At a crucial point, age eight or nine, do we decide that loss and isolation are safer?

Tomorrow morning, first thing, supermarket. If I walk along the foreshore, I know the day will go well no matter what else happens. Mornings are important.

2 comments Sunday

Just watched an old episode. At the end, the writers speaking as Chris:

"I know most of you have been where I am tonight: the crash site of unrequited love. You've asked yourself, "How did I get here? What was it about her? Was it her smile? Was it the way she crossed her legs, the turn of her ankle, the poignant vulnerability of her slender wrist. What are these elusive and ephemeral things that ignite passion in the human heart? That's an age-old question. It's perfect food for thought on a bright midsummer's night. Hey, you said it best Will:

Love looks not with the eyes but with the mind
And therefore is winged cupid painted blind


Yeah."

The unhealthy part comes when every day is like this. When every love is unrequited. After awhile you start to fall into a pattern. You obsess for a week or two, knowing deep down nothing will come of it. And eventually it fades.
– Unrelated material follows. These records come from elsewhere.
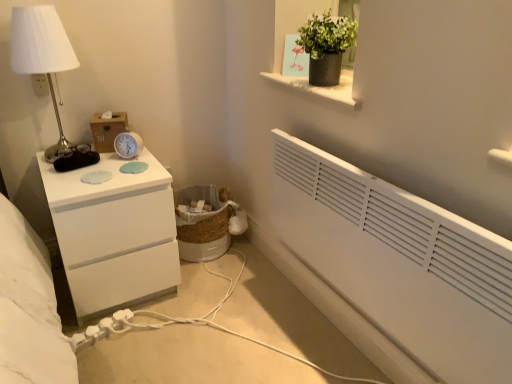 This screenshot has width=512, height=384. I want to click on free spot above white glossy chest of drawers at left (from a real-world perspective), so click(98, 173). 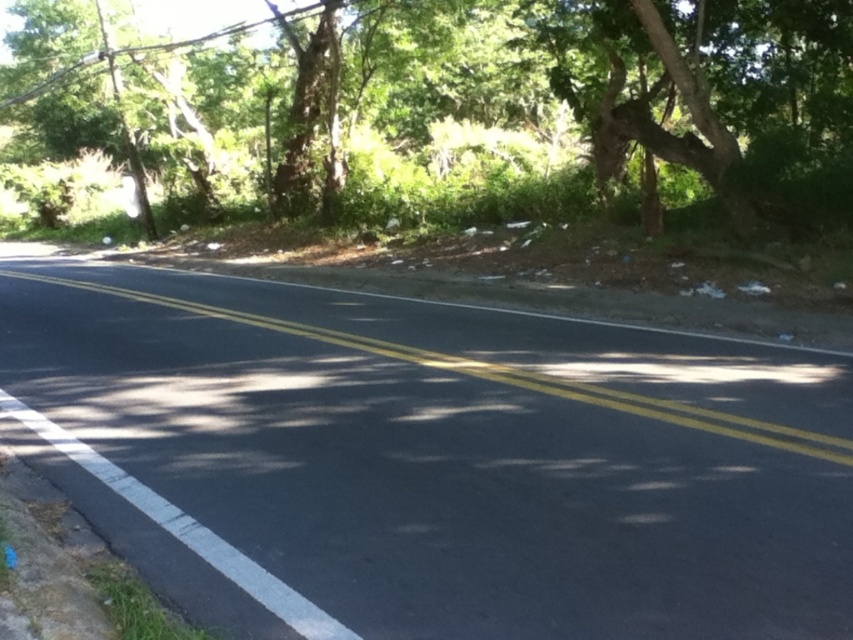 Question: Does black asphalt road at center appear over green leafy tree at upper center?

Choices:
 (A) yes
 (B) no

Answer: (B)

Question: In this image, where is black asphalt road at center located relative to green leafy tree at upper center?

Choices:
 (A) below
 (B) above

Answer: (A)

Question: In this image, where is black asphalt road at center located relative to green leafy tree at upper center?

Choices:
 (A) right
 (B) left

Answer: (A)

Question: Among these objects, which one is farthest from the camera?

Choices:
 (A) black asphalt road at center
 (B) green leafy tree at upper center

Answer: (B)

Question: Among these objects, which one is nearest to the camera?

Choices:
 (A) black asphalt road at center
 (B) green leafy tree at upper center

Answer: (A)

Question: Which point is farther to the camera?

Choices:
 (A) (775, 188)
 (B) (291, 410)

Answer: (A) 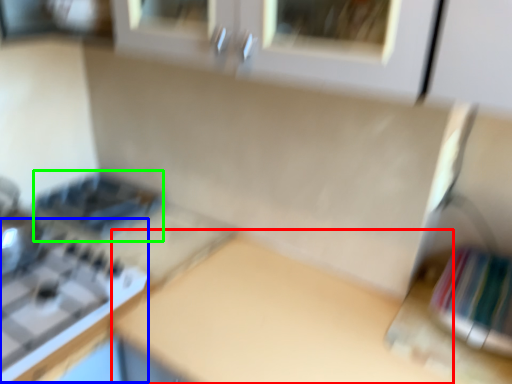 Question: Which is nearer to the counter top (highlighted by a red box)? gas stove (highlighted by a blue box) or appliance (highlighted by a green box).

Choices:
 (A) gas stove
 (B) appliance

Answer: (A) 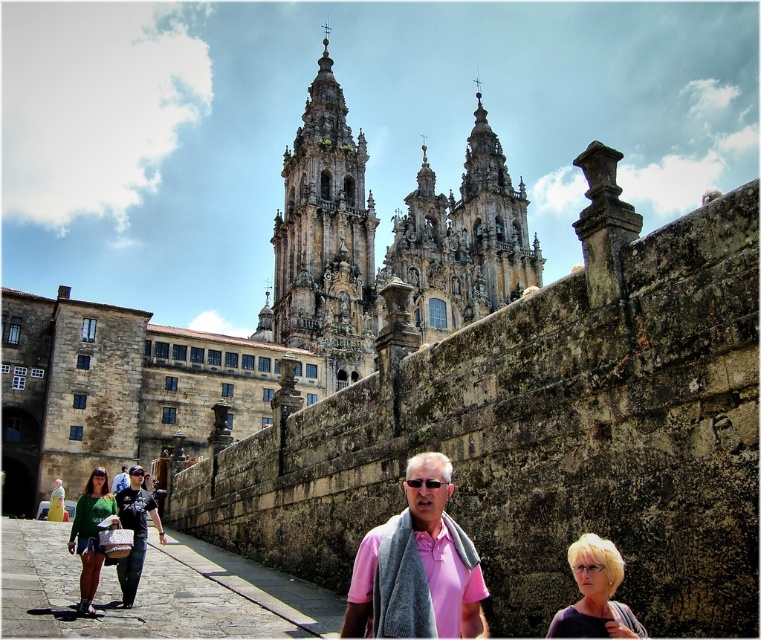 Between stone-carved tower at center and blonde hair at lower right, which one has less height?

blonde hair at lower right is shorter.

Can you confirm if stone-carved tower at center is positioned to the right of blonde hair at lower right?

No, stone-carved tower at center is not to the right of blonde hair at lower right.

This screenshot has height=640, width=761. What do you see at coordinates (323, 232) in the screenshot?
I see `stone-carved tower at center` at bounding box center [323, 232].

What are the coordinates of `stone-carved tower at center` in the screenshot? It's located at (323, 232).

Between pink cotton shirt at center and pink fabric at center, which one appears on the left side from the viewer's perspective?

pink fabric at center is more to the left.

Between point (406, 532) and point (126, 468), which one is positioned in front?

Point (406, 532) is in front.

Locate an element on the screen. pink cotton shirt at center is located at coordinates (416, 564).

Does stone-carved tower at center have a larger size compared to matte green shirt at lower left?

Yes, stone-carved tower at center is bigger than matte green shirt at lower left.

Is point (291, 163) behind point (88, 566)?

Yes.

Between point (355, 154) and point (84, 563), which one is positioned in front?

Point (84, 563) is in front.

The height and width of the screenshot is (640, 761). I want to click on stone-carved tower at center, so click(323, 232). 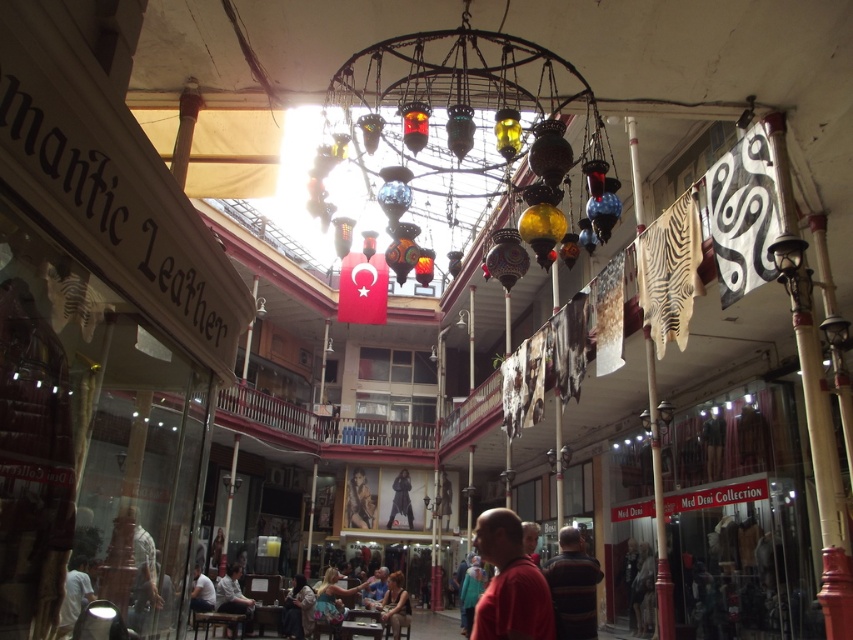 Does point (492, 618) come closer to viewer compared to point (405, 488)?

Yes, it is.

The image size is (853, 640). Identify the location of matte red shirt at center. (509, 582).

Which is more to the left, smooth skin portrait at center or smooth brown leather chair at center?

smooth skin portrait at center is more to the left.

Is smooth skin portrait at center closer to camera compared to smooth brown leather chair at center?

No, it is behind smooth brown leather chair at center.

Is point (364, 520) farther from viewer compared to point (401, 596)?

Yes, it is behind point (401, 596).

You are a GUI agent. You are given a task and a screenshot of the screen. Output one action in this format:
    pyautogui.click(x=<x>, y=<y>)
    Task: Click on the smooth skin portrait at center
    
    Given the screenshot: What is the action you would take?
    [x=360, y=497]

Does matte red shirt at center have a greater height compared to dark brown leather jacket at lower center?

Yes, matte red shirt at center is taller than dark brown leather jacket at lower center.

Measure the distance between point (494, 534) and camera.

Point (494, 534) and camera are 26.00 feet apart.

Find the location of a particular element. This screenshot has height=640, width=853. matte red shirt at center is located at coordinates (509, 582). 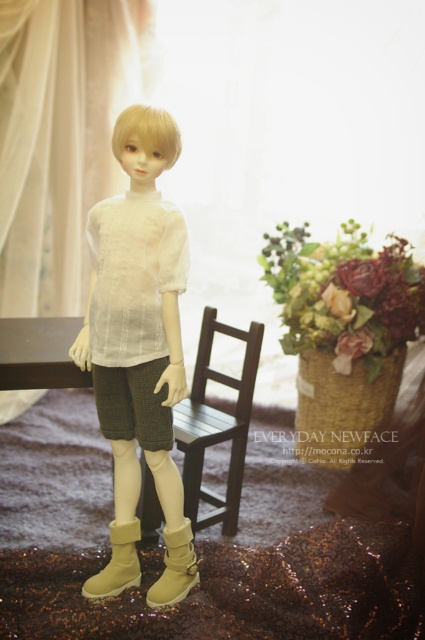 Question: Where is woven straw basket at center located in relation to dark green textured shorts at center in the image?

Choices:
 (A) right
 (B) left

Answer: (A)

Question: Which of the following is the closest to the observer?

Choices:
 (A) matte white shirt at center
 (B) woven straw basket at center
 (C) wooden chair at center
 (D) tan suede boot at lower center

Answer: (A)

Question: Among these objects, which one is nearest to the camera?

Choices:
 (A) matte white shirt at center
 (B) beige suede boot at lower center
 (C) tan suede boot at lower center
 (D) dark green textured shorts at center

Answer: (A)

Question: Which object is positioned farthest from the wooden chair at center?

Choices:
 (A) dark green textured shorts at center
 (B) woven straw basket at center

Answer: (B)

Question: Does matte white shirt at center lie in front of tan suede boot at lower center?

Choices:
 (A) yes
 (B) no

Answer: (A)

Question: Is dark green textured shorts at center below tan suede boot at lower center?

Choices:
 (A) no
 (B) yes

Answer: (A) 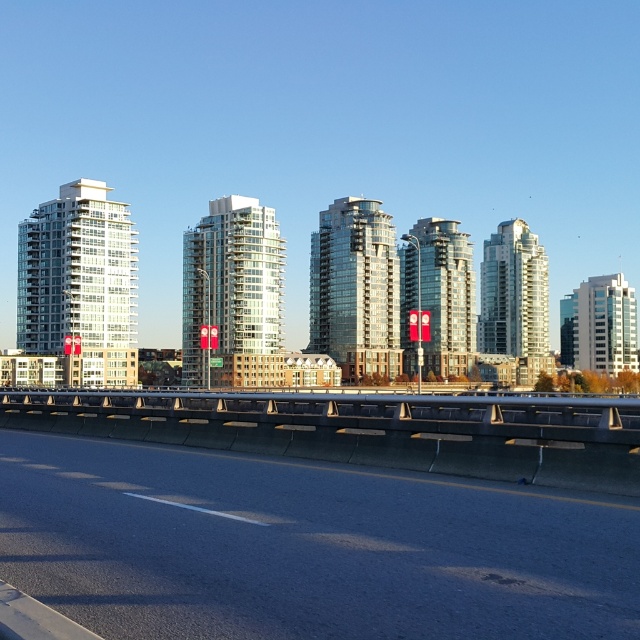 Is white glass building at left bigger than glassy reflective building at center?

Actually, white glass building at left might be smaller than glassy reflective building at center.

Is white glass building at left shorter than glassy reflective building at center?

No, white glass building at left is not shorter than glassy reflective building at center.

Is point (70, 248) closer to viewer compared to point (452, 332)?

Yes, point (70, 248) is closer to viewer.

What are the coordinates of `white glass building at left` in the screenshot? It's located at (80, 284).

Who is taller, white glass building at left or glossy glass building at center?

With more height is glossy glass building at center.

Is point (88, 276) in front of point (360, 298)?

Yes, point (88, 276) is closer to viewer.

Find the location of a particular element. The image size is (640, 640). white glass building at left is located at coordinates (80, 284).

Which is behind, point (492, 592) or point (484, 324)?

The point (484, 324) is more distant.

Is point (532, 499) behind point (504, 244)?

No, (532, 499) is closer to viewer.

Where is `black asphalt highway at lower center`? black asphalt highway at lower center is located at coordinates (305, 547). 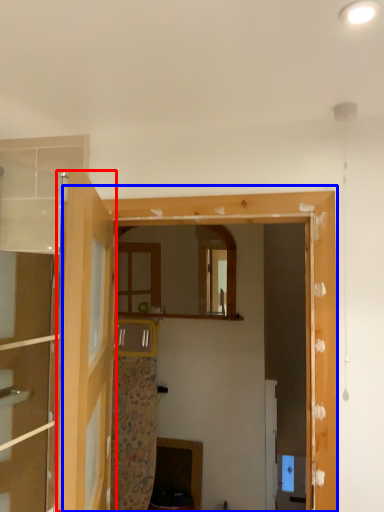 Question: Which point is further to the camera, door (highlighted by a red box) or window frame (highlighted by a blue box)?

Choices:
 (A) door
 (B) window frame

Answer: (B) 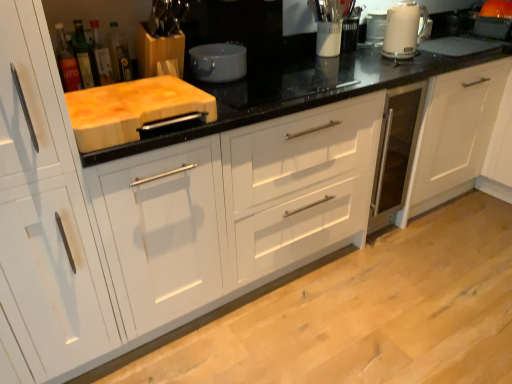 Question: Is translucent glass bottle at upper left, which ranks as the fourth bottle in right-to-left order, smaller than green glass bottle at upper left, placed as the 2th bottle when sorted from left to right?

Choices:
 (A) yes
 (B) no

Answer: (A)

Question: Is the surface of translucent glass bottle at upper left, which is the first bottle in left-to-right order, in direct contact with green glass bottle at upper left, the 3th bottle when ordered from right to left?

Choices:
 (A) no
 (B) yes

Answer: (B)

Question: Is translucent glass bottle at upper left, which is the first bottle in left-to-right order, shorter than green glass bottle at upper left, the 3th bottle when ordered from right to left?

Choices:
 (A) yes
 (B) no

Answer: (A)

Question: Is translucent glass bottle at upper left, which ranks as the fourth bottle in right-to-left order, bigger than green glass bottle at upper left, the 3th bottle when ordered from right to left?

Choices:
 (A) no
 (B) yes

Answer: (A)

Question: Is translucent glass bottle at upper left, which is the first bottle in left-to-right order, taller than green glass bottle at upper left, placed as the 2th bottle when sorted from left to right?

Choices:
 (A) yes
 (B) no

Answer: (B)

Question: Considering the positions of natural wood cutting board at left and translucent glass bottle at upper left, placed as the fourth bottle when sorted from left to right, in the image, is natural wood cutting board at left bigger or smaller than translucent glass bottle at upper left, placed as the fourth bottle when sorted from left to right,?

Choices:
 (A) big
 (B) small

Answer: (A)

Question: Looking at their shapes, would you say natural wood cutting board at left is wider or thinner than translucent glass bottle at upper left, arranged as the first bottle when viewed from the right?

Choices:
 (A) wide
 (B) thin

Answer: (A)

Question: From the image's perspective, relative to translucent glass bottle at upper left, placed as the fourth bottle when sorted from left to right, is natural wood cutting board at left above or below?

Choices:
 (A) below
 (B) above

Answer: (A)

Question: From a real-world perspective, is natural wood cutting board at left above or below translucent glass bottle at upper left, arranged as the first bottle when viewed from the right?

Choices:
 (A) above
 (B) below

Answer: (B)

Question: Based on their sizes in the image, would you say white glossy kettle at upper right is bigger or smaller than translucent glass bottle at upper left, which ranks as the fourth bottle in right-to-left order?

Choices:
 (A) big
 (B) small

Answer: (A)

Question: Which is correct: white glossy kettle at upper right is inside translucent glass bottle at upper left, which is the first bottle in left-to-right order, or outside of it?

Choices:
 (A) inside
 (B) outside

Answer: (B)

Question: Is point (377, 13) closer or farther from the camera than point (62, 23)?

Choices:
 (A) farther
 (B) closer

Answer: (A)

Question: From a real-world perspective, is white glossy kettle at upper right above or below translucent glass bottle at upper left, which ranks as the fourth bottle in right-to-left order?

Choices:
 (A) above
 (B) below

Answer: (B)

Question: From a real-world perspective, is translucent glass bottle at upper left, which ranks as the fourth bottle in right-to-left order, positioned above or below translucent glass bottle at upper left, arranged as the first bottle when viewed from the right?

Choices:
 (A) above
 (B) below

Answer: (A)

Question: Which is correct: translucent glass bottle at upper left, which ranks as the fourth bottle in right-to-left order, is inside translucent glass bottle at upper left, placed as the fourth bottle when sorted from left to right, or outside of it?

Choices:
 (A) inside
 (B) outside

Answer: (B) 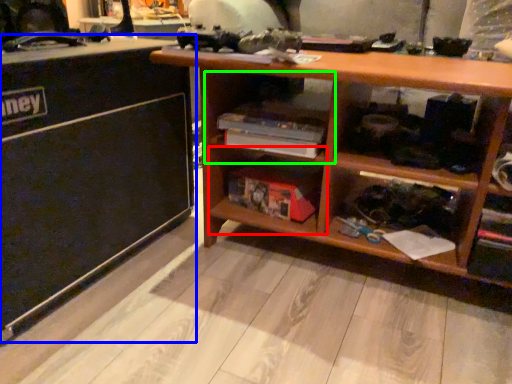 Question: Considering the real-world distances, which object is farthest from shelf (highlighted by a red box)? table (highlighted by a blue box) or cabinet (highlighted by a green box)?

Choices:
 (A) table
 (B) cabinet

Answer: (A) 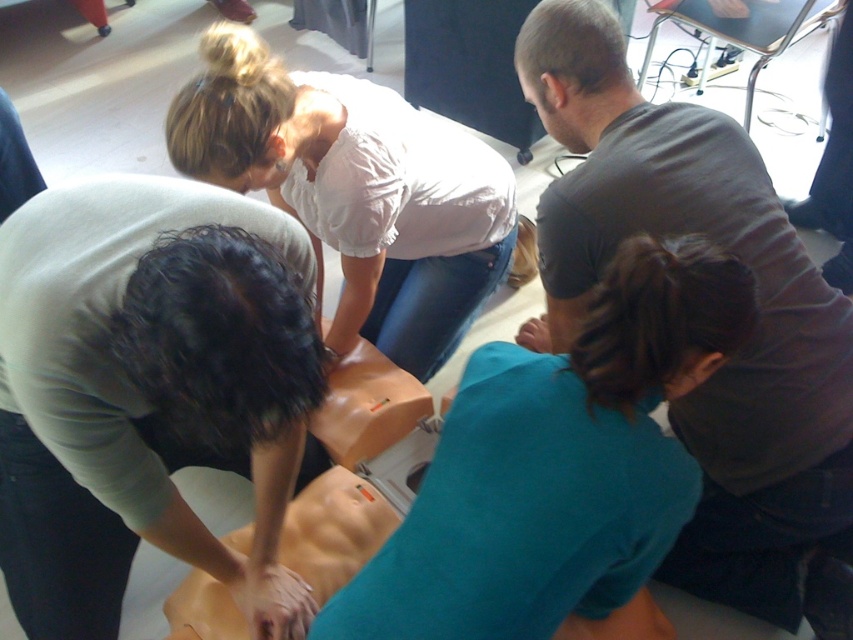 Question: Which point is closer to the camera taking this photo?

Choices:
 (A) (337, 124)
 (B) (611, 246)
 (C) (296, 312)

Answer: (C)

Question: Which of the following is the farthest from the observer?

Choices:
 (A) (91, 474)
 (B) (722, 554)

Answer: (B)

Question: Can you confirm if dark gray t-shirt at center is positioned above white cotton shirt at upper center?

Choices:
 (A) yes
 (B) no

Answer: (B)

Question: Based on their relative distances, which object is nearer to the dark gray t-shirt at center?

Choices:
 (A) matte green shirt at center
 (B) white cotton shirt at upper center
 (C) teal matte shirt at center

Answer: (C)

Question: Does matte green shirt at center have a lesser width compared to teal matte shirt at center?

Choices:
 (A) no
 (B) yes

Answer: (A)

Question: Is teal matte shirt at center positioned in front of white cotton shirt at upper center?

Choices:
 (A) yes
 (B) no

Answer: (A) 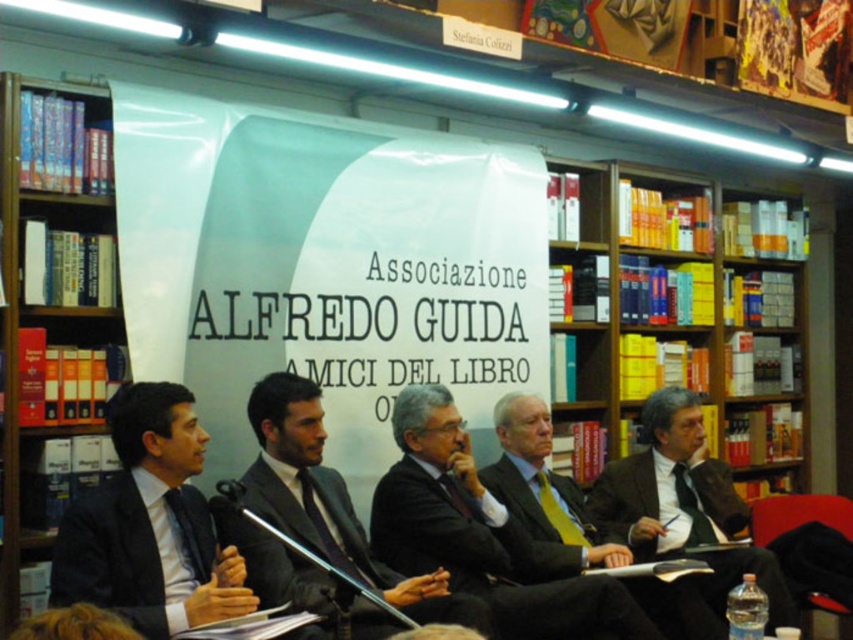 Question: Among these points, which one is farthest from the camera?

Choices:
 (A) (689, 467)
 (B) (403, 513)
 (C) (311, 536)

Answer: (A)

Question: Which object is closer to the camera taking this photo?

Choices:
 (A) dark suit at center
 (B) wooden bookshelf at left
 (C) matte black suit at center
 (D) dark brown suit at center

Answer: (A)

Question: Is dark brown suit at center closer to the viewer compared to matte black suit at center?

Choices:
 (A) no
 (B) yes

Answer: (B)

Question: Is wooden bookshelf at left behind black matte suit at center?

Choices:
 (A) no
 (B) yes

Answer: (A)

Question: Which point is farther from the camera taking this photo?

Choices:
 (A) (193, 541)
 (B) (10, 314)
 (C) (619, 508)

Answer: (C)

Question: Considering the relative positions of dark brown suit at center and matte black suit at center in the image provided, where is dark brown suit at center located with respect to matte black suit at center?

Choices:
 (A) right
 (B) left

Answer: (A)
I often wonder what it must feel like to be in a normal body and not know what's going to happen; to avoid that sense of inevitability, throw the dice and take your chances. What possibilities must dance in their minds, with blinded cupid flinging arrows at random in the hopes that one will strike home.

But after awhile, after years of it, you begin to feel as if you don't want to inflict yourself on anyone. And that's where the rot sets in.

Some days, more often these days, I can say "fuck it" and get on with things. Not so much tonight. Talk about wallowing! Pass me the serotonin, if you'd be so kind.